### DATA PROVIDED
<<<<

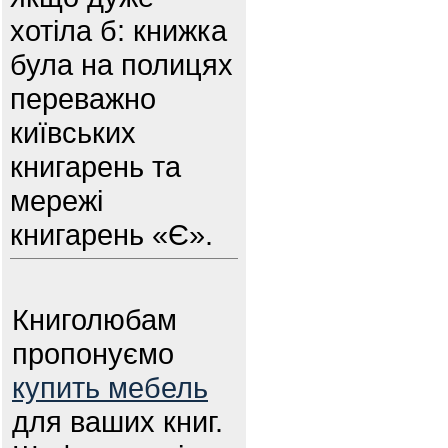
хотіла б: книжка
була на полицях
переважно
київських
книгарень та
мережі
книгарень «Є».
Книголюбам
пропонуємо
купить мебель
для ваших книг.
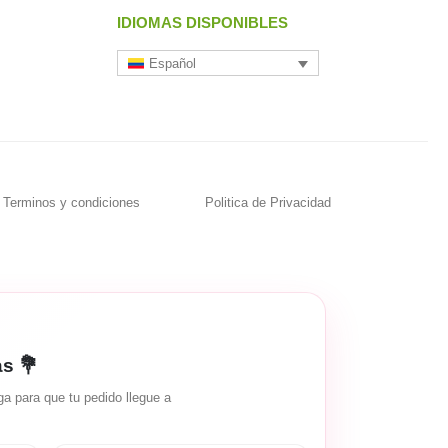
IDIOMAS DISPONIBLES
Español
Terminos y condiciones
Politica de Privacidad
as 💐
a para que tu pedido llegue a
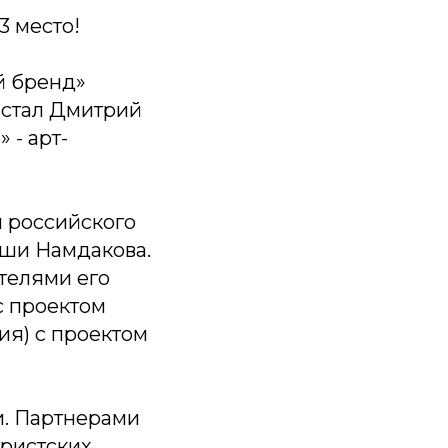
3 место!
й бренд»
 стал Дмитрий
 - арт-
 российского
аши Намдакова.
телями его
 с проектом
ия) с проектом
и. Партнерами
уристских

>>>>
<<<<

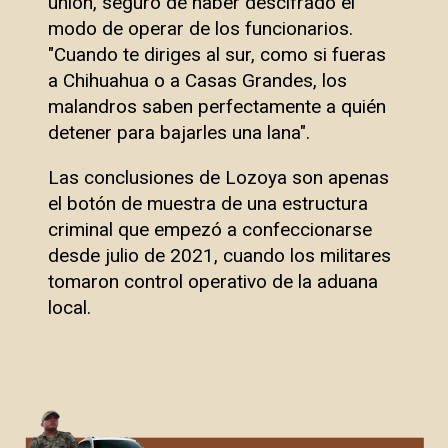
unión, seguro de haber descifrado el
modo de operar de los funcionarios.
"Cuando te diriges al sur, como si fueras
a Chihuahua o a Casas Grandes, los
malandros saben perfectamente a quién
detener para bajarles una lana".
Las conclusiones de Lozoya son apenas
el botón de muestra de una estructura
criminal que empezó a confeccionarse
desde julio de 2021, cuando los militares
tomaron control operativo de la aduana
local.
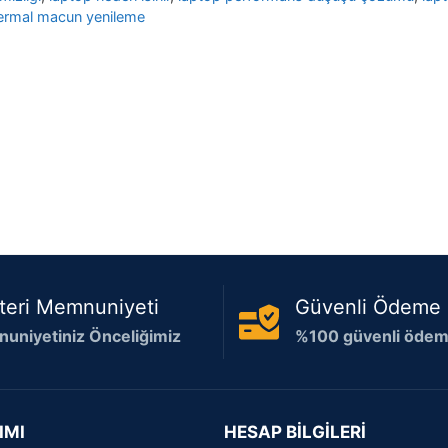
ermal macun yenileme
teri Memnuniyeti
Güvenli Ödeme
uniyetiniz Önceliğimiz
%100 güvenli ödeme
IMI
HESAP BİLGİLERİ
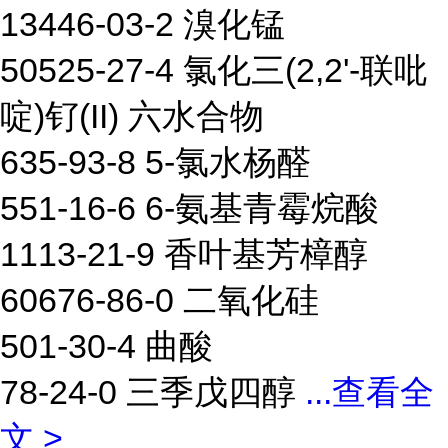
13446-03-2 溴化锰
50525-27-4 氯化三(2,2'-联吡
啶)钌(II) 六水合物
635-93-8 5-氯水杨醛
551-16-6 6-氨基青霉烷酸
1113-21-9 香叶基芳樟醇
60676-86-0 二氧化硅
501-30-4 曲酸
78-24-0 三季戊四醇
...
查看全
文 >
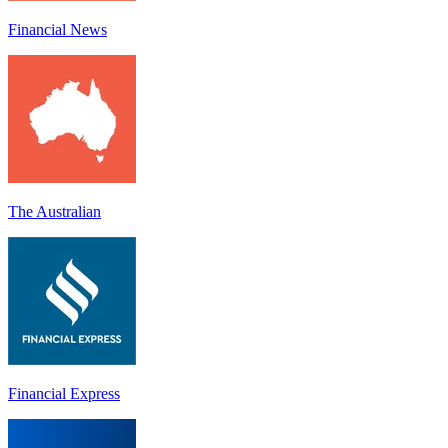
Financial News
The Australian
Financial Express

>>>>
<<<<

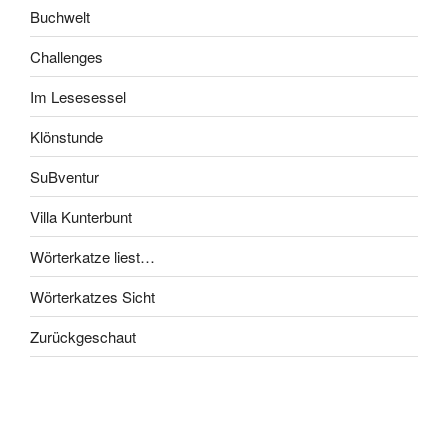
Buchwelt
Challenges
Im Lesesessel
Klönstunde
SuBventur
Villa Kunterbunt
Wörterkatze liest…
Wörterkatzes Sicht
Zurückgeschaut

>>>>

Go through the listing, find each line with the word "para", and copy it.

### RESPONSE
a para que tu pedido llegue a
detener para bajarles una lana".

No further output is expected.